Targeted Repairs and Treatment vs Re-Cladding
In 2005, the Moisture Detection Company patented the Mdu Moisture Detection Probes which have been installed discretely through the skirting boards in thousands of NZ homes.
Once the probes are in all locations where there may be a weathertightness risk, you have detailed information on any wet framing, any decay and what, if any timber treatment was used.
From that position of knowledge, you can make an informed decision about what to do next; do nothing, do targeted repairs and treatment, or go on for the full re-clad.
Targeted repairs and treatment have these goals:
- Stop the leaks and modify defective details to manage or stop future leaks.
- Ensure that timber that may be affected by current or future leaks is protected by adequate treatment. If the timber is untreated then post-treat with RotStop.

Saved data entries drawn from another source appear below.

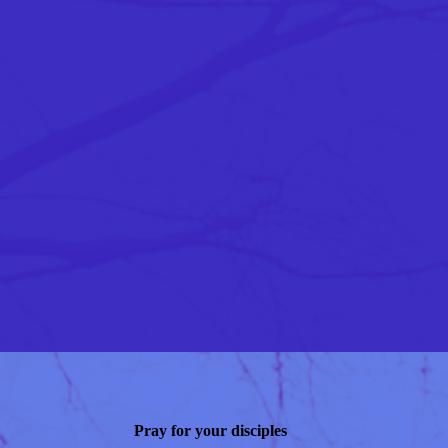
Pray for your disciples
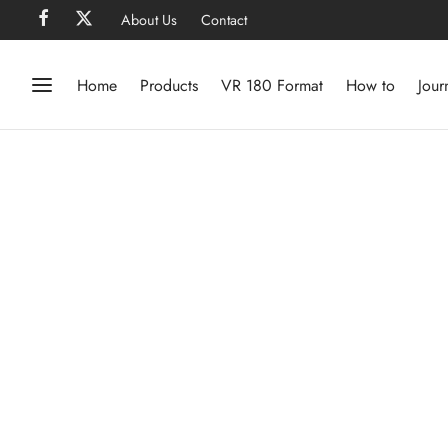
About Us
Contact
Home
Products
VR 180 Format
How to
Jour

- Remove and replace decayed timber if it is affecting the structural integrity of the house – or just treat it and leave it.

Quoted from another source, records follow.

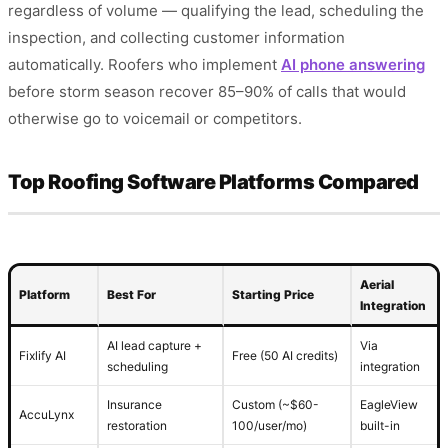
regardless of volume — qualifying the lead, scheduling the
inspection, and collecting customer information
automatically. Roofers who implement
AI phone answering
before storm season recover 85–90% of calls that would
otherwise go to voicemail or competitors.
Top Roofing Software Platforms Compared
Aerial
Platform
Best For
Starting Price
Integration
AI lead capture +
Via
Fixlify AI
Free (50 AI credits)
scheduling
integration
Insurance
Custom (~$60-
EagleView
AccuLynx
restoration
100/user/mo)
built-in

That way buildings can be saved, remain healthy and liveable and for a lot less anxiety and costs. The Building Act does not mandate that no decay is allowed in a building. It does not even mandate no leaks. What it does mandates is that leaks are not to progress to cause structural problems, which is limited to load bearing, bracing and maintaining secure claddings and linings. External walls are often over engineered, with safety margins of 50% or more. Leaving minor decay that has been treated in some walls has no effect on the structure and remains in full compliance with the Building Act.
Compare this to a re-clad where any timber within one metre of visibly stained wood is marked for replacement. This can mean expensive replacement even if the staining is due to the framing getting wet during construction and is still good, sound timber.